Neither are vets but they still do it!


----------



## Guest (Apr 17, 2008)

Feeding dogs on lamb etc must cost a fortune!! how much roughly would it cost a week???


----------



## Guest (Apr 17, 2008)

clare7577 said:


> Feeding dogs on lamb etc must cost a fortune!! how much roughly would it cost a week???


Not really and it's worth it to see the benefits, It cost us about £15.00 a week to feed Milo, havent really kept track since we've had the pups.


----------



## andrea 35 (Nov 22, 2007)

I've been to the vets this afternoon with the girlies to get thier boosters done weighed etc, was chatting to her about maybe changing over to raw she did the whole looking at me funny and sucking in air thing builders do when they give you a quote lol.
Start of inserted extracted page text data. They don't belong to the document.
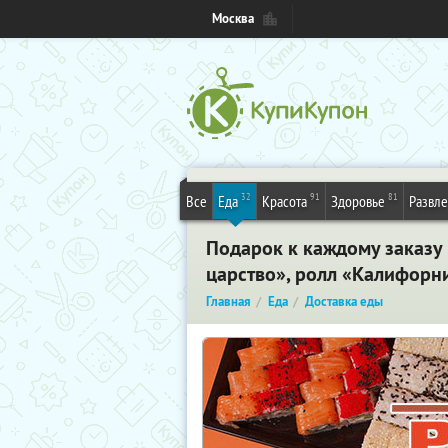
Москва
32
91
81
Все
Еда
Красота
Здоровье
Развл
Подарок к каждому заказу
царство», ролл «Калифорни
Главная
Еда
Доставка еды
She said she would prefer it if I was going to do it to find out the calorific quantities in the meat ect so not to over feed, and recommended keeping clear of bones for reasons such as obstructions, constipation, etc. this has subsequentlyput my O/H off the idea lol , i will perservere and do it slowly modifying it to suit the girls needs .


----------



## Guest (Apr 17, 2008)

andrea 35 said:


> I've been to the vets this afternoon with the girlies to get thier boosters done weighed etc, was chatting to her about maybe changing over to raw she did the whole looking at me funny and sucking in air thing builders do when they give you a quote lol. She said she would prefer it if I was going to do it to find out the calorific quantities in the meat ect so not to over feed, and recommended keeping clear of bones for reasons such as obstructions, constipation, etc. this has subsequentlyput my O/H off the idea lol , i will perservere and do it slowly modifying it to suit the girls needs .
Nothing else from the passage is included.